Assigned task :: Write out word for word each line of the records, beginning at the first and stopping after the line with "土日祝日・夜間・応相談対応可能】". Leave the pictures out.

Material supplied ::
________________________________________
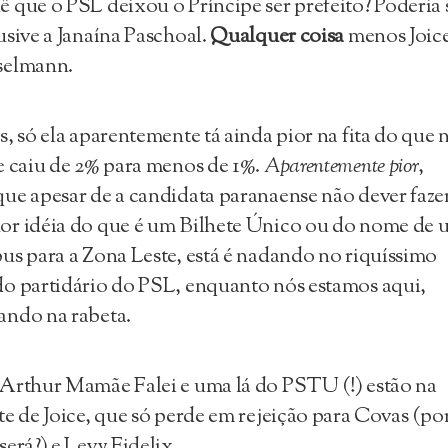
 que o PSL deixou o Príncipe ser prefeito? Poderia 
usive a Janaína Paschoal.
Qualquer coisa
menos Joic
selmann.
s, só ela aparentemente tá ainda pior na fita do que 
e caiu de 2% para menos de 1%.
Aparentemente
pior
,
ue apesar de a candidata paranaense não dever fazer
r idéia do que é um Bilhete Único ou do nome de 
us para a Zona Leste, está é nadando no riquíssimo
o partidário do PSL, enquanto nós estamos aqui,
ndo na rabeta.
Arthur Mamãe Falei e uma lá do PSTU (!) estão na
te de Joice, que só perde em rejeição para Covas (po
será?) e Levy Fidelix.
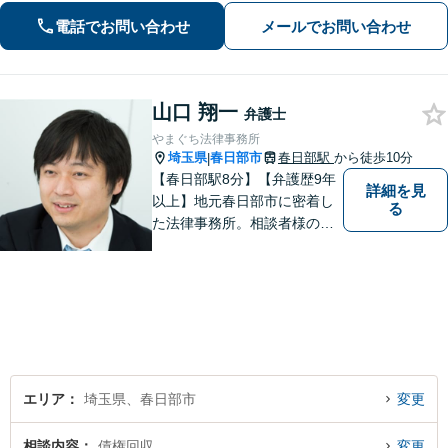
の取り扱い経験があります。【当日・
電話でお問い合わせ
メールでお問い合わせ
土日祝日・夜間・応相談対応可能】
山口 翔一
弁護士
やまぐち法律事務所
埼玉県
春日部市
春日部駅
から徒歩10分
|
【春日部駅8分】【弁護歴9年
詳細を見
以上】地元春日部市に密着し
る
た法律事務所。相談者様のお
気持ち、ご希望を尊重し、最
大限の利益をお返しできるよ
う尽力します。休日・夜間相
談も受け付けています。ぜひ
一度ご相談を！【初回相談無
料】
エリア
埼玉県、春日部市
変更
相談内容
債権回収
変更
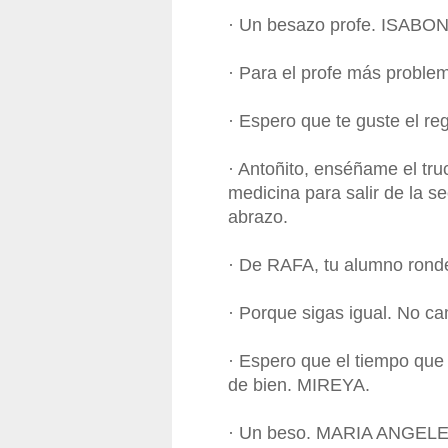
· Un besazo profe. ISABON
· Para el profe más probl
· Espero que te guste el
· Antoñito, enséñame el tru
medicina para salir de la se
abrazo.
· De RAFA, tu alumno rond
· Porque sigas igual. No c
· Espero que el tiempo que
de bien. MIREYA.
· Un beso. MARIA ANGELE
________________________________________
Solution for this task ::
 que o PSL deixou o Príncipe ser prefeito? Poderia 
usive a Janaína Paschoal.
Qualquer coisa
menos Joic
selmann.
s, só ela aparentemente tá ainda pior na fita do que 
e caiu de 2% para menos de 1%.
Aparentemente
pior
,
ue apesar de a candidata paranaense não dever fazer
r idéia do que é um Bilhete Único ou do nome de 
us para a Zona Leste, está é nadando no riquíssimo
o partidário do PSL, enquanto nós estamos aqui,
ndo na rabeta.
Arthur Mamãe Falei e uma lá do PSTU (!) estão na
te de Joice, que só perde em rejeição para Covas (po
será?) e Levy Fidelix.
の取り扱い経験があります。【当日・
電話でお問い合わせ
メールでお問い合わせ
土日祝日・夜間・応相談対応可能】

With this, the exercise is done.